── DATASET RECORDS ──
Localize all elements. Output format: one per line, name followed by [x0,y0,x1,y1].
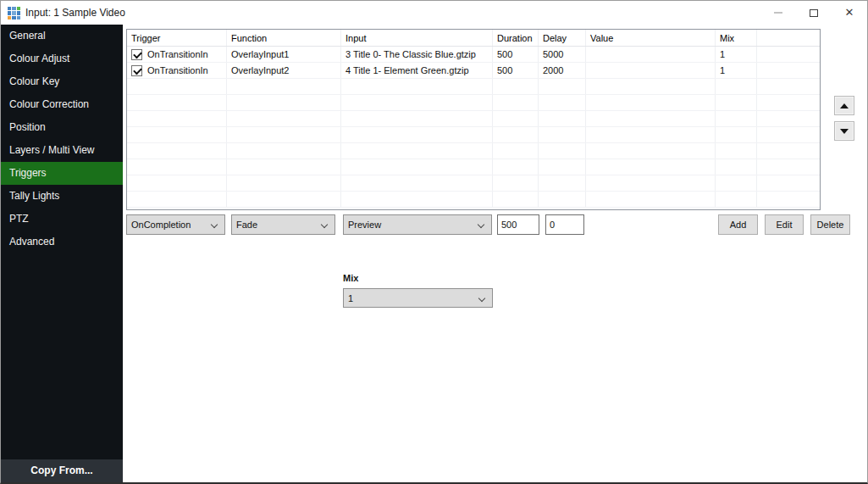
trigger-cell: OnTransitionIn [147,47,208,62]
function-cell: OverlayInput2 [227,63,341,78]
move-row-down-button[interactable] [834,121,854,141]
trigger-type-select[interactable]: OnCompletion [126,214,225,235]
triggers-table: Trigger Function Input Duration Delay Va… [126,29,821,210]
sidebar-item-colour-correction[interactable]: Colour Correction [1,93,123,116]
empty-table-row [127,175,820,192]
sidebar-item-advanced[interactable]: Advanced [1,231,123,253]
trigger-cell: OnTransitionIn [147,63,208,78]
delay-cell: 2000 [539,63,586,78]
window-title: Input: 1 Sample Video [25,1,125,25]
close-button[interactable]: ✕ [832,1,867,25]
mix-label: Mix [343,273,358,283]
app-logo-icon [8,7,20,19]
input-value: Preview [348,220,381,230]
function-value: Fade [236,220,257,230]
function-select[interactable]: Fade [231,214,335,235]
chevron-down-icon [211,221,218,228]
edit-button[interactable]: Edit [765,214,804,235]
empty-table-row [127,192,820,208]
table-row[interactable]: OnTransitionIn OverlayInput1 3 Title 0- … [127,47,820,63]
column-header-value[interactable]: Value [586,30,716,46]
mix-cell: 1 [716,63,757,78]
move-row-up-button[interactable] [834,96,854,115]
add-button[interactable]: Add [718,214,758,235]
delete-button[interactable]: Delete [810,214,850,235]
sidebar-item-tally-lights[interactable]: Tally Lights [1,185,123,208]
arrow-down-icon [840,129,849,134]
empty-table-row [127,79,820,95]
sidebar-item-colour-adjust[interactable]: Colour Adjust [1,47,123,70]
close-icon: ✕ [845,1,854,25]
empty-table-row [127,111,820,127]
maximize-icon [810,9,818,17]
duration-cell: 500 [493,63,539,78]
minimize-button[interactable] [760,1,796,25]
maximize-button[interactable] [796,1,832,25]
sidebar-item-position[interactable]: Position [1,116,123,139]
input-select[interactable]: Preview [343,214,492,235]
sidebar-item-general[interactable]: General [1,25,123,47]
function-cell: OverlayInput1 [227,47,341,62]
input-cell: 3 Title 0- The Classic Blue.gtzip [341,47,493,62]
input-settings-window: Input: 1 Sample Video ✕ General Colour A… [0,0,868,484]
window-controls: ✕ [760,1,867,25]
chevron-down-icon [478,221,484,228]
table-header-row: Trigger Function Input Duration Delay Va… [127,30,820,47]
delay-input[interactable] [545,214,584,235]
trigger-type-value: OnCompletion [131,220,191,230]
value-cell [586,63,716,78]
mix-cell: 1 [716,47,757,62]
empty-table-row [127,159,820,175]
duration-input[interactable] [497,214,539,235]
input-cell: 4 Title 1- Element Green.gtzip [341,63,493,78]
duration-cell: 500 [493,47,539,62]
sidebar-item-triggers[interactable]: Triggers [1,162,123,185]
settings-sidebar: General Colour Adjust Colour Key Colour … [1,25,123,459]
column-header-input[interactable]: Input [341,30,493,46]
sidebar-item-ptz[interactable]: PTZ [1,208,123,231]
column-header-mix[interactable]: Mix [716,30,757,46]
empty-table-row [127,127,820,143]
mix-select[interactable]: 1 [343,288,493,308]
column-header-trigger[interactable]: Trigger [127,30,227,46]
table-row[interactable]: OnTransitionIn OverlayInput2 4 Title 1- … [127,63,820,79]
row-enabled-checkbox[interactable] [131,65,142,76]
title-bar: Input: 1 Sample Video ✕ [1,1,867,25]
column-header-duration[interactable]: Duration [493,30,539,46]
chevron-down-icon [478,295,485,302]
empty-table-row [127,143,820,159]
sidebar-item-layers-multi-view[interactable]: Layers / Multi View [1,139,123,162]
copy-from-button[interactable]: Copy From... [1,459,123,483]
arrow-up-icon [840,103,849,108]
delay-cell: 5000 [539,47,586,62]
row-enabled-checkbox[interactable] [131,49,142,60]
value-cell [586,47,716,62]
column-header-function[interactable]: Function [227,30,341,46]
empty-table-row [127,95,820,111]
chevron-down-icon [321,221,328,228]
column-header-delay[interactable]: Delay [539,30,586,46]
minimize-icon [774,12,782,14]
column-header-blank [757,30,820,46]
sidebar-item-colour-key[interactable]: Colour Key [1,70,123,93]
mix-value: 1 [348,293,353,303]
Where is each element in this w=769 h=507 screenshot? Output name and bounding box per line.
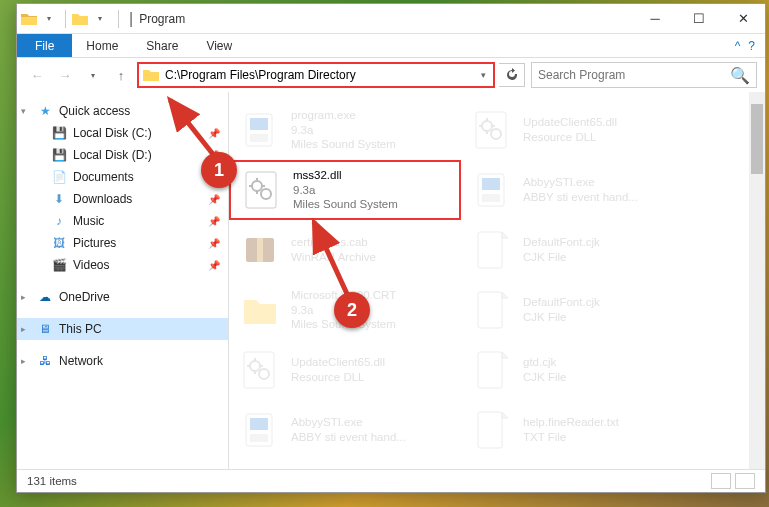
───
→ **EXERCISE**: Print the entries above word for word, without pictures.

→ **PROBLEM SOLUTION**:
Localize all elements. Output format: one per line, name followed by [x0,y0,x1,y1].
trigger-cell: OnTransitionIn [147,47,208,62]
function-cell: OverlayInput2 [227,63,341,78]
move-row-down-button[interactable] [834,121,854,141]
trigger-type-select[interactable]: OnCompletion [126,214,225,235]
triggers-table: Trigger Function Input Duration Delay Va… [126,29,821,210]
sidebar-item-colour-correction[interactable]: Colour Correction [1,93,123,116]
empty-table-row [127,175,820,192]
sidebar-item-advanced[interactable]: Advanced [1,231,123,253]
trigger-cell: OnTransitionIn [147,63,208,78]
delay-cell: 2000 [539,63,586,78]
window-title: Input: 1 Sample Video [25,1,125,25]
close-button[interactable]: ✕ [832,1,867,25]
mix-label: Mix [343,273,358,283]
app-logo-icon [8,7,20,19]
input-value: Preview [348,220,381,230]
function-value: Fade [236,220,257,230]
function-select[interactable]: Fade [231,214,335,235]
chevron-down-icon [211,221,218,228]
edit-button[interactable]: Edit [765,214,804,235]
empty-table-row [127,192,820,208]
table-row[interactable]: OnTransitionIn OverlayInput1 3 Title 0- … [127,47,820,63]
column-header-value[interactable]: Value [586,30,716,46]
mix-cell: 1 [716,63,757,78]
move-row-up-button[interactable] [834,96,854,115]
add-button[interactable]: Add [718,214,758,235]
delete-button[interactable]: Delete [810,214,850,235]
sidebar-item-tally-lights[interactable]: Tally Lights [1,185,123,208]
arrow-down-icon [840,129,849,134]
empty-table-row [127,79,820,95]
sidebar-item-colour-adjust[interactable]: Colour Adjust [1,47,123,70]
close-icon: ✕ [845,1,854,25]
empty-table-row [127,111,820,127]
maximize-icon [810,9,818,17]
duration-cell: 500 [493,63,539,78]
minimize-button[interactable] [760,1,796,25]
maximize-button[interactable] [796,1,832,25]
sidebar-item-position[interactable]: Position [1,116,123,139]
input-select[interactable]: Preview [343,214,492,235]
sidebar-item-general[interactable]: General [1,25,123,47]
function-cell: OverlayInput1 [227,47,341,62]
input-cell: 3 Title 0- The Classic Blue.gtzip [341,47,493,62]
input-settings-window: Input: 1 Sample Video ✕ General Colour A… [0,0,868,484]
window-controls: ✕ [760,1,867,25]
chevron-down-icon [478,221,484,228]
table-header-row: Trigger Function Input Duration Delay Va… [127,30,820,47]
delay-input[interactable] [545,214,584,235]
trigger-type-value: OnCompletion [131,220,191,230]
value-cell [586,63,716,78]
mix-cell: 1 [716,47,757,62]
empty-table-row [127,159,820,175]
duration-input[interactable] [497,214,539,235]
input-cell: 4 Title 1- Element Green.gtzip [341,63,493,78]
duration-cell: 500 [493,47,539,62]
sidebar-item-triggers[interactable]: Triggers [1,162,123,185]
settings-sidebar: General Colour Adjust Colour Key Colour … [1,25,123,459]
column-header-input[interactable]: Input [341,30,493,46]
sidebar-item-ptz[interactable]: PTZ [1,208,123,231]
column-header-mix[interactable]: Mix [716,30,757,46]
empty-table-row [127,127,820,143]
mix-select[interactable]: 1 [343,288,493,308]
column-header-trigger[interactable]: Trigger [127,30,227,46]
table-row[interactable]: OnTransitionIn OverlayInput2 4 Title 1- … [127,63,820,79]
row-enabled-checkbox[interactable] [131,65,142,76]
title-bar: Input: 1 Sample Video ✕ [1,1,867,25]
column-header-duration[interactable]: Duration [493,30,539,46]
chevron-down-icon [478,295,485,302]
empty-table-row [127,143,820,159]
sidebar-item-layers-multi-view[interactable]: Layers / Multi View [1,139,123,162]
copy-from-button[interactable]: Copy From... [1,459,123,483]
arrow-up-icon [840,103,849,108]
delay-cell: 5000 [539,47,586,62]
row-enabled-checkbox[interactable] [131,49,142,60]
value-cell [586,47,716,62]
column-header-function[interactable]: Function [227,30,341,46]
empty-table-row [127,95,820,111]
chevron-down-icon [321,221,328,228]
column-header-delay[interactable]: Delay [539,30,586,46]
minimize-icon [774,12,782,14]
column-header-blank [757,30,820,46]
sidebar-item-colour-key[interactable]: Colour Key [1,70,123,93]
mix-value: 1 [348,293,353,303]
Where is each element in this w=769 h=507 screenshot? Output name and bounding box per line.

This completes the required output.